42 Views Asked by At

I'm studying statistical sampling and there is a point which is not very clear to me. Let us discuss the following example.

Suppose we would like to study the heights of 3.000 students in a given school. Let us do this taking 80 samples of size 25 each. For each sample there should be an associated random variable, let us say $X_1, \ldots, X_{25}$, which will give the heights.

My question is, what are the domains of $X_1, \ldots, X_n$?

As it seems it can't be the set of the respective $25$ samples because usually one wants to perform some kind of algebraic manipulation using the values of $X_i(\omega)$. For instance, in order to perform

$$X_1(\omega)+\ldots+X_{25}(\omega)$$ the variable $\omega$ should belong to the intersection of all the domains of $X_1, \ldots, X_{25}$. On the other hand, if we defined $X_1, \ldots, X_{25}$ on the set of all students what would $X_i(\omega)$ be if $\omega$ is not in the $i$ th sample.

The only way I see to figure this out is to allow the random variable to be defined on the set of all students although the real data we know about the variable is their values on the respective sample set.

Can someone clear this out?

Thanks.

1

There are 1 best solutions below

1
On BEST ANSWER

The domain / sample space $\Omega$ needs to be rich enough to encompass all possible outcomes of your experiment.

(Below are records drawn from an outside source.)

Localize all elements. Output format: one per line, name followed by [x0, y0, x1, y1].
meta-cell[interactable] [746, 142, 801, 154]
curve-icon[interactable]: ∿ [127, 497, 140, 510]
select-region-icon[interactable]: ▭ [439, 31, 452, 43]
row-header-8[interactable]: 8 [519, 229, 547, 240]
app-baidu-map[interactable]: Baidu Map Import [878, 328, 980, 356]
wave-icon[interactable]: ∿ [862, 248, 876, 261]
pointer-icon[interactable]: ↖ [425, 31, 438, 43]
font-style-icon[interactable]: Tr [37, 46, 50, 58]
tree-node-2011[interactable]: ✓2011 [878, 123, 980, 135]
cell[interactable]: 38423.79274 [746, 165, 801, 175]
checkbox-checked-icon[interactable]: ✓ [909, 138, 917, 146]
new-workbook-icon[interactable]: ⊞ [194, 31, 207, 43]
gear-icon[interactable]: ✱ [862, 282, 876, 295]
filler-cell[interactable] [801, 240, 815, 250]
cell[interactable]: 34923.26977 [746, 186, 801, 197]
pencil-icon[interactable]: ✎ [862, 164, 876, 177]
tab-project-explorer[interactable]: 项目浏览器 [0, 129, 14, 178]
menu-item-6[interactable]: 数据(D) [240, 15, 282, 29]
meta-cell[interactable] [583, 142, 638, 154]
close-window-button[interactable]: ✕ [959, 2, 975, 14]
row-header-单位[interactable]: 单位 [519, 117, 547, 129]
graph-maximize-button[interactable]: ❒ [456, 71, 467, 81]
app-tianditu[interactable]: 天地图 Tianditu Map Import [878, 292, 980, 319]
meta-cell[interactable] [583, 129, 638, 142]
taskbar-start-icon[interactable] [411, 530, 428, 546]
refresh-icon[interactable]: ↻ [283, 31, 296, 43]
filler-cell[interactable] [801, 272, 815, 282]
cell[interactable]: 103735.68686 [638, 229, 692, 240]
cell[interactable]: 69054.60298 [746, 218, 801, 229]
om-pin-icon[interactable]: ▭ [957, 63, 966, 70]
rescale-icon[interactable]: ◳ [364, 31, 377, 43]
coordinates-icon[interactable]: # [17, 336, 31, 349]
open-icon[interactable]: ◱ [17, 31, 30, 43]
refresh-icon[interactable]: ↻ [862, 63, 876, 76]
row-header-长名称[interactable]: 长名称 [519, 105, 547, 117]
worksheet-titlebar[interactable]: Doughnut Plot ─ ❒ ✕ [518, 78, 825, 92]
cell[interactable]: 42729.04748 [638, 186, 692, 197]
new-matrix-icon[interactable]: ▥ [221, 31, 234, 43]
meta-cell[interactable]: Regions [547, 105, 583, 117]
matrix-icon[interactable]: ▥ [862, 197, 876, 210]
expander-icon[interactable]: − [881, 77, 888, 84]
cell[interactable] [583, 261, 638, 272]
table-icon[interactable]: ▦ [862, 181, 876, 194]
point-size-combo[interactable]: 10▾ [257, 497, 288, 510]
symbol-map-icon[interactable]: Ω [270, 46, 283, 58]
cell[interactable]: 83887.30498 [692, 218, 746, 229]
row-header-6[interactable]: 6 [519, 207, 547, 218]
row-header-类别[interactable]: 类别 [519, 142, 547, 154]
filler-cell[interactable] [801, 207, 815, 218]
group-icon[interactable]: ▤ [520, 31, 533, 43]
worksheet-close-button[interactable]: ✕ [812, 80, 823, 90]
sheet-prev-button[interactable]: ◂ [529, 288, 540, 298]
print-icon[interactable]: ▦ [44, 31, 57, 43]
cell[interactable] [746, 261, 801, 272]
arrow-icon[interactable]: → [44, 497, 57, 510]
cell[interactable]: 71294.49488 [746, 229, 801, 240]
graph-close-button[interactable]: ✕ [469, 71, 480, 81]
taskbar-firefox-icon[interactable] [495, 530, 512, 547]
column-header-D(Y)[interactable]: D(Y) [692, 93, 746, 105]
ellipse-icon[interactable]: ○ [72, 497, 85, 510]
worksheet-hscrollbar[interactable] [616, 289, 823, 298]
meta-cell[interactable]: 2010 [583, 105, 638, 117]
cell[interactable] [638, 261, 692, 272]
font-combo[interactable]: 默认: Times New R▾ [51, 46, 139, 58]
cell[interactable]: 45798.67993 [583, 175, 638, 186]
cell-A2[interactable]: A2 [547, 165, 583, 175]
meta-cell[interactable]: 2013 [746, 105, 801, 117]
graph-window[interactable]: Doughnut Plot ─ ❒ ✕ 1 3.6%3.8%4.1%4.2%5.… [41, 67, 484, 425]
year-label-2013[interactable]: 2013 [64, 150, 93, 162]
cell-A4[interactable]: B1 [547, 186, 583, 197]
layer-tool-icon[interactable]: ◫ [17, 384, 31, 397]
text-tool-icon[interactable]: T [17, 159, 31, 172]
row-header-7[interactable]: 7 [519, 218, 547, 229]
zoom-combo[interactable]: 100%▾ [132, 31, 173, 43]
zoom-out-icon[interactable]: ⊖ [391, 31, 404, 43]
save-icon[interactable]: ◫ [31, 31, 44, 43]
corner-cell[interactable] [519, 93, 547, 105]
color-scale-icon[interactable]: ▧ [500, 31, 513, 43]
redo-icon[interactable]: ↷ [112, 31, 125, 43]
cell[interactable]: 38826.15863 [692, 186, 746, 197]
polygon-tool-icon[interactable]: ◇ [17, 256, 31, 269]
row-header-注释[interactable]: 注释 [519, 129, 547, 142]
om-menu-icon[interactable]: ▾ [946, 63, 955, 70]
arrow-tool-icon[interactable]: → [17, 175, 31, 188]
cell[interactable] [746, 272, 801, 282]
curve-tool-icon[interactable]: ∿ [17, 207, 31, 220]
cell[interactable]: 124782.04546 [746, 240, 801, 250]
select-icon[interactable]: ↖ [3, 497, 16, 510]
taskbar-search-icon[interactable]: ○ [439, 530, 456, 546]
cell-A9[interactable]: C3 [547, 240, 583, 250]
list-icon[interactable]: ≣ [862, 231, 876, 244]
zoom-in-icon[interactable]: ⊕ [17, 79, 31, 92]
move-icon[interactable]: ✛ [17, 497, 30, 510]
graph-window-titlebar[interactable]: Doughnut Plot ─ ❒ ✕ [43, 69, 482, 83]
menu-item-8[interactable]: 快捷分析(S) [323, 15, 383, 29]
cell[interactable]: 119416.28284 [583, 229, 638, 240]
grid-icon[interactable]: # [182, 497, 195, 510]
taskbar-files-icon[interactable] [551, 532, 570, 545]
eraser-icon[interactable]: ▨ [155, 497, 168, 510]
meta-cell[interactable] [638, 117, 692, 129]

Remember that after you conduct the experiment, you will have in front of you just one element $\omega$ of the sample space $\Omega$.

A reasonable domain $\Omega$ for conducting sampling is the set of all possible sequences of individuals that could result from your sampling. For example, if your experiment samples $100$ individuals from a population of people, or a box of tickets, or an urn of marbles, then take $\Omega$ to be the set of all possible vectors of size $100$ from this population, conformant with your sampling protocol. (If your sampling is performed without replacement, then those vectors should not contain duplicates.)

Given this sample space, it is natural to associate $X_i(\omega)$ with whatever measurement you're taking on the $i$th member of your vector $\omega$, and it is straightforward to perform numerical manipulation of your random variables $X_1,\ldots,X_n$.